Toronto Baseball Guys
Wednesday, October 03, 2007
  Happy Holliday
Baseball, perhaps more than any other sport, offers opportunities for redemption. The goalie who allows a weak goal can't go and score an equalizer. The cornerback who gets burned for a touchdown has to watch from the sidelines and hope that his offense can get those points back.

In baseball, no matter what atrocity you might commit in the field, you get a chance - perhaps several - to reverse your team's fortune at the plate. Likewise, a game of offensive heroism can be ruined with one momentary lapse afield, in which you forget to plant your feet before you throw and allow Jorge Posada to reach base, thus costing your team's ace a complete game victory, right Aaron Hill? But I digress.

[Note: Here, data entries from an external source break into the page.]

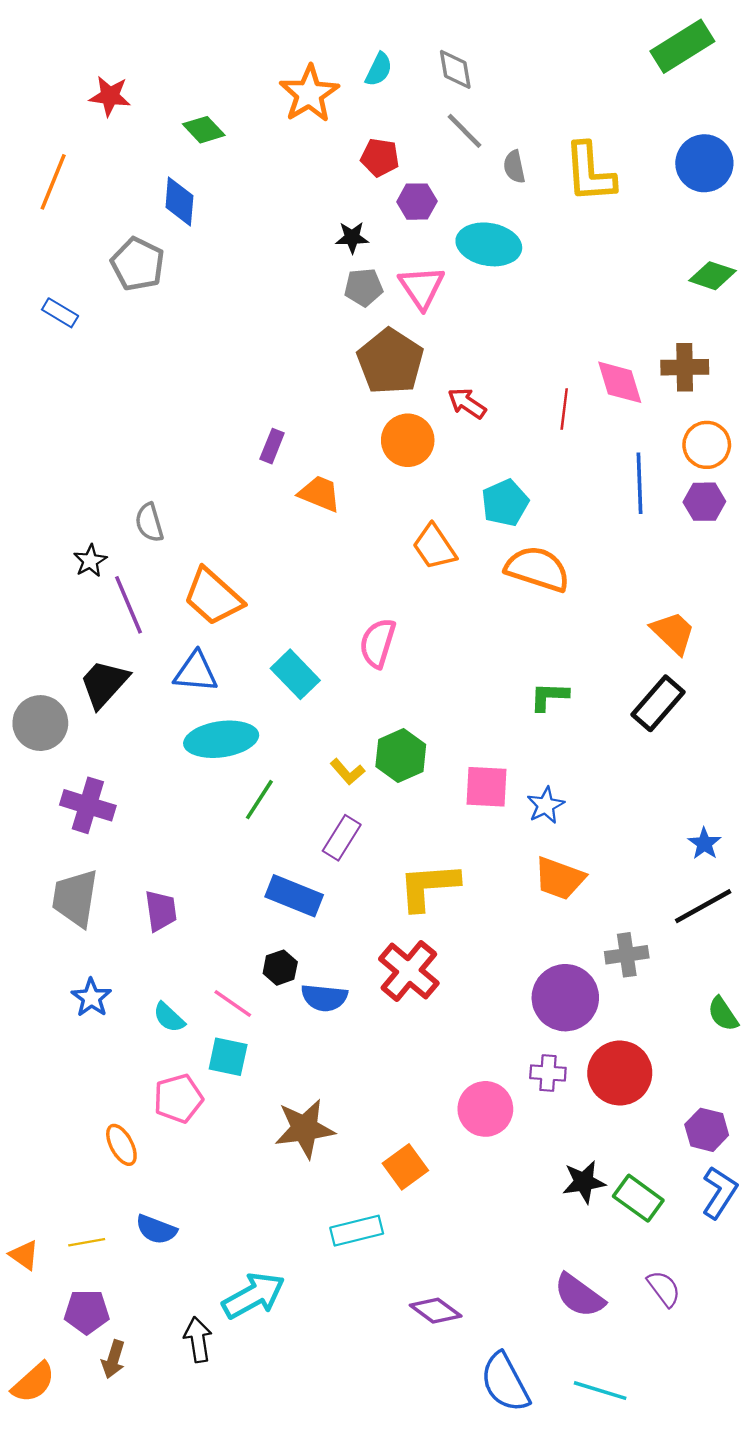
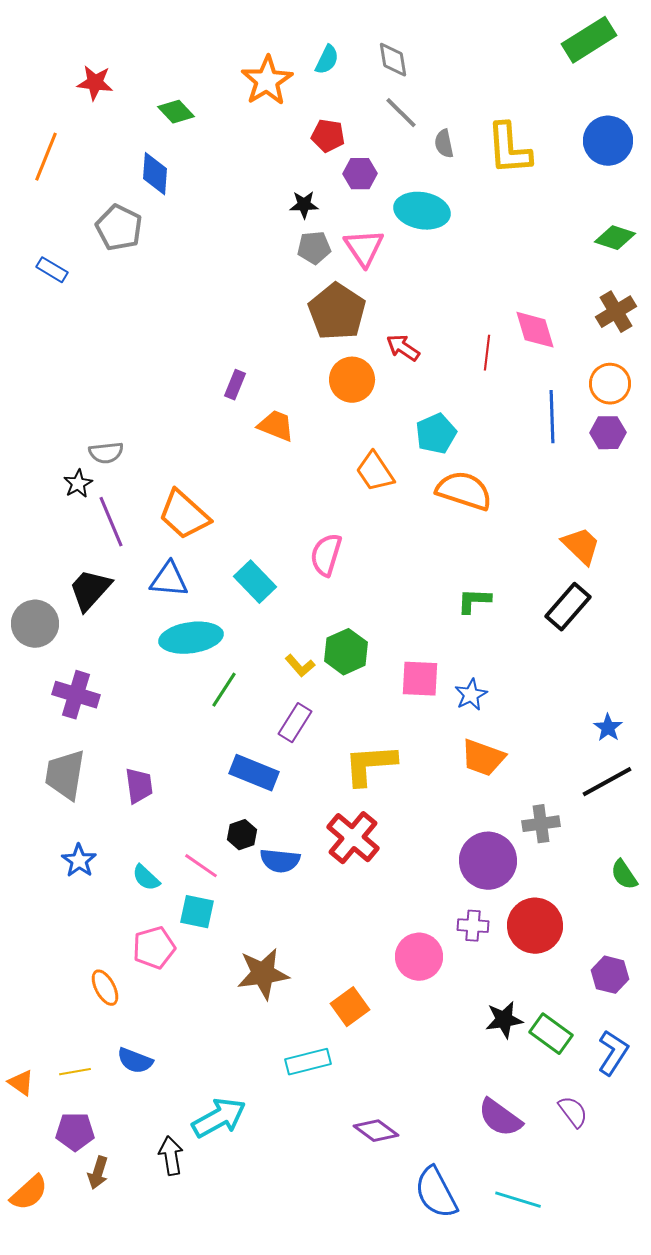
brown cross: (685, 367) -> (616, 312), moved, turned -30
gray semicircle: (149, 523) -> (106, 453), moved, turned -80
blue L-shape: (719, 1192) -> (613, 1053), moved

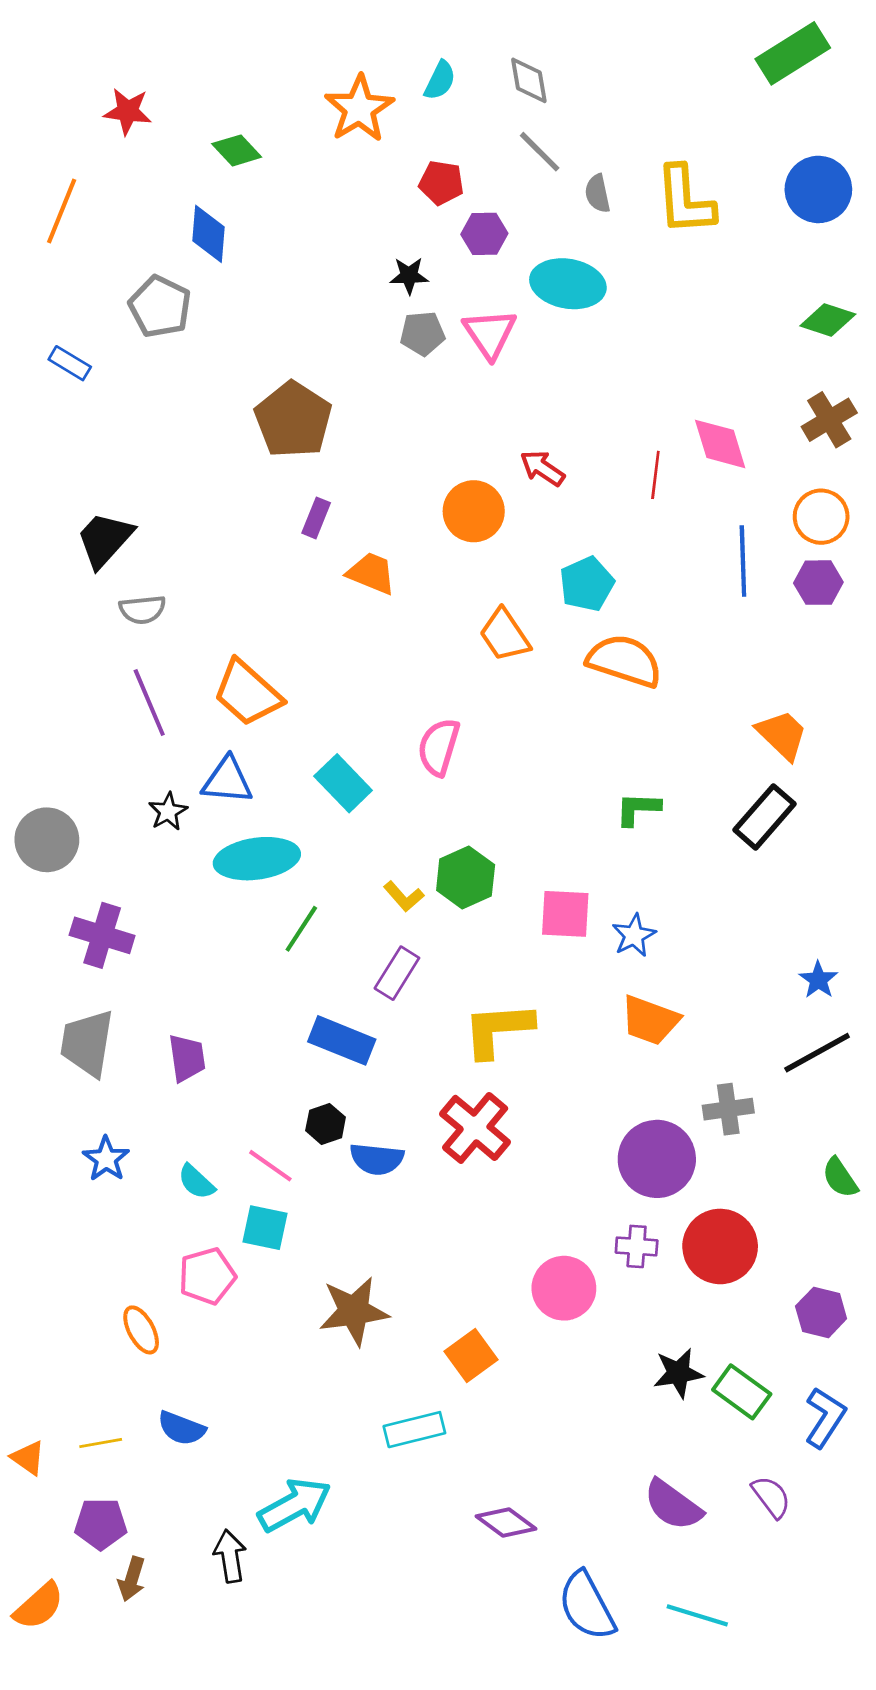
brown pentagon: (337, 312) -> (293, 420), moved
black star: (78, 484) -> (168, 812), moved
black trapezoid: (90, 590) -> (105, 540), moved

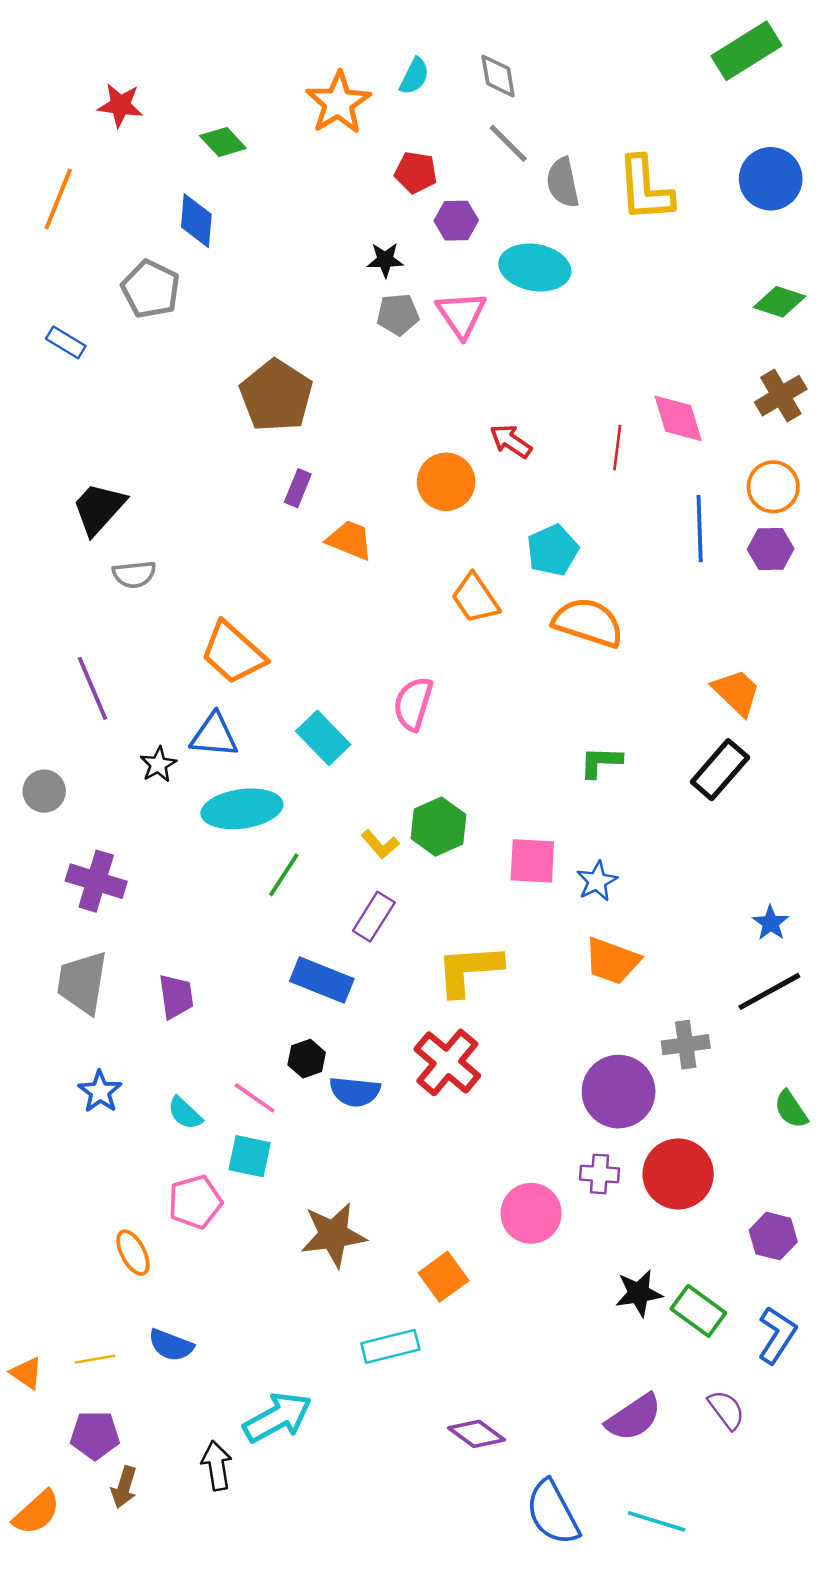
gray semicircle: (598, 193) -> (563, 183), size x1.4
purple line: (149, 702) -> (92, 688), moved
gray circle: (47, 840) -> (44, 791), size x0.7
purple semicircle: (673, 1505) -> (634, 1417), turned -70

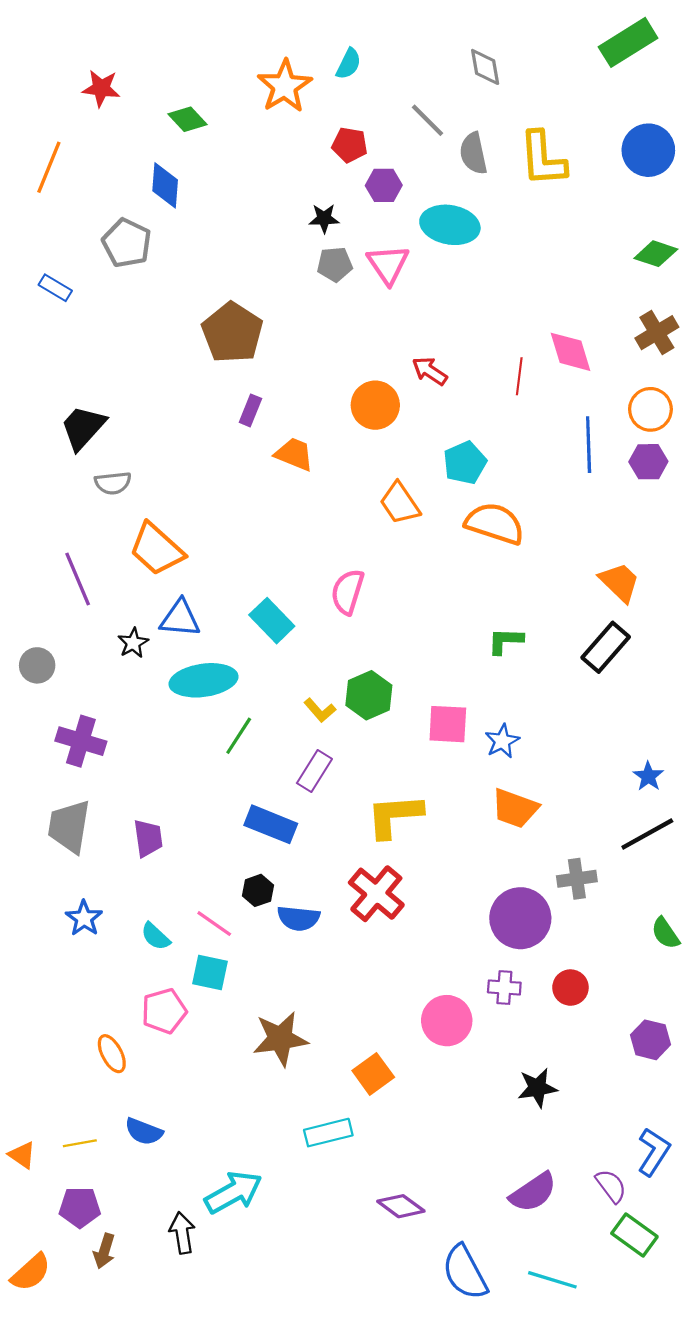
gray diamond: (498, 76) -> (485, 67), moved
orange trapezoid: (233, 653) -> (157, 549), moved
red circle: (678, 1174) -> (570, 988), size x0.6
green rectangle: (698, 1311) -> (634, 1235), moved
blue L-shape: (777, 1335) -> (654, 1152), moved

While baseball is quick to offer atonement, it is seldom realized. Bill Buckner could have wiped away all memory of Game 6 with a winning hit in Game 7. Alas, his career is reduced to a single replay. Not so for Rockies left fielder Matt Holliday.

With the Rockies up 6-5 in the eighth inning of the Wild Card tiebreaker, Holliday, who had been seranaded with chants of "MVP" throughout the game, played a Brian Giles fly ball into a game-tying double. The gaffe produced the last run of the game for 5 innings, until a 2-run homer in the top of the 13th put the Padres ahead 8-6, appearing to end the Rockies miracle charge to the post season and mar a brilliant season by Holliday.

Except that the Rockies still had three outs to go, and Holliday poised to bat 3rd in the bottom of the 13th. One can argue that he had, perhaps, the most remarkable at-bat in the history of baseball.

Consider:

- He batted with his team trailing and 3 outs away from elimination
- His triple tied the game, and put the Rockies in a dominating position to win the game and a playoff spot, which of course, they did
- The hit clinched the National League Batting Title, after seeing his lead over Chipper Jones whittled to a point and a half
- The hit also won Holliday the league RBI title, chasing home his 137th run, one more than Ryan Howard.
- He did it against baseball's all-time saves leader.

I'm not sure that any other single hit has had such an impressive resume. It robbed Padres left fielder Scott Hairston of becoming the Rockies' own personal Bucky Dent. It will surely earn Holliday the National League MVP award. Had the Rockies lost, the lasting image of his season would likely have been the Giles misplay.

Of course, it seems that Holliday didn't actually touch the plate on the game-winning run, and he left a good chunk of his chin on the field in a slide of Stottlemyre-esque ugliness. Even redemption, when realized, isn't perfect. But Holliday and the Rockies will certainly take it.